# Block Terrain Generation



## Fu3L (22. Jan 2012)

Hallo,
Edit: Ich habe endlich lesbaren Beispielcode gefunden. Vielleicht löst das mein Problem. Siehe 
Terasology | Moving Blocks!


diesmal habe ich ein eher anspruchsvolles Problem, das mich schon länger ärgert. Ich hoffe, dass sich trotzdem jemand findet, der mir helfen kann. Als Belohnung für eine Lösung lobe ich meine ewige Dankbarkeit aus 

Ich hatte vor einigen Monaten schonmal versucht per Marching Cubes Terrain prozedural zu generieren und bin kläglich gescheitert... Nicht an Marching Cubes, sondern an einer schönen Dichtefunktion - also der Funktion, die angibt, ob an einer Stelle etwas ist oder eben nicht. (Ein Screen siehe unten.. Gab auch andere, wos einfach nur alles Quaderförmig war, eher so wie im zweiten Screen)

Nun will ich das ganze in einer Minecraft-ähnlicheren Variante angehen und das ganze aus Blöcken aufbauen. Ich weiß, dass Notch für einige Punkte im Raum Perlin-3D-Noise nutzt und zwischen den Werten linear interpoliert. Ich hab auch viele Artikel gesehen, wo andere das ebenso machen:
Sehr zu empfehlender Artikel leider Beispiele in LUA-Skript
Beispiel in JavaScript und der Unity Engine (tut bei mir nicht!)
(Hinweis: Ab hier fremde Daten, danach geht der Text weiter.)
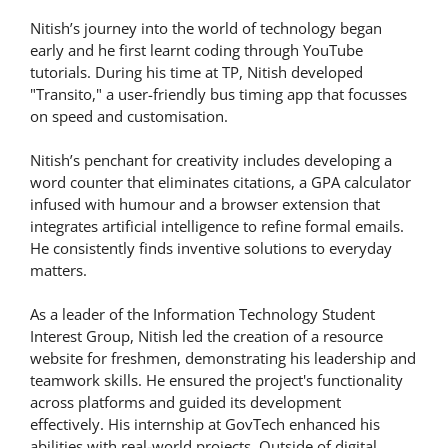
Nitish’s journey into the world of technology began
early and he first learnt coding through YouTube
tutorials. During his time at TP, Nitish developed
"Transito," a user-friendly bus timing app that focusses
on speed and customisation.
Nitish’s penchant for creativity includes developing a
word counter that eliminates citations, a GPA calculator
infused with humour and a browser extension that
integrates artificial intelligence to refine formal emails.
He consistently finds inventive solutions to everyday
matters.
As a leader of the Information Technology Student
Interest Group, Nitish led the creation of a resource
website for freshmen, demonstrating his leadership and
teamwork skills. He ensured the project's functionality
across platforms and guided its development
effectively. His internship at GovTech enhanced his
abilities with real-world projects. Outside of digital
Meine bisherigen Versuche sehen so aus, wie die beiden letzteren angehängen Screenshots. 
Mitlerweile glaube ich, dass ich irgendwo einfach ein Missverständnis drin hab, weils einfach nicht funktionieren will, egal wie viel ich rumprobiere.

Ich versuche das ganze per Fractal Brownian Motion zu lösen (also dem Übereinanderlegen mehrer Perlin-Noise Funktionen mit verschiedenen Frequenzen und Amplituden, so wie es auch bei Marching Cubes genutzt werden sollte (GPU GEMS 3 - Terrain Generation)).
Ich hab keine Ahnung was ich noch versuchen soll^^

Hier mal ein aktuelles (eher hässliches ) Codebeispiel, vor allem die letzten Funktionen vor dem Auskommentierten zum Schluss sind interessant und bilden Code aus den ganz oben genannten Artikeln ab (über bilinear() und lerp()), allerdings eher frustriert hingeschmiert.. Die erste Methode unter dem großen "CREATION" ist eigentlich das, was ich zu funktionieren erwartet hätte und was auch in den GPU GEMS beschrieben wird (Ergebnis ist Screen 2)...

Ein KSKB würde ich auf Anfrage auch wohl bauen, würde nur eben JME3 vorraussetzen.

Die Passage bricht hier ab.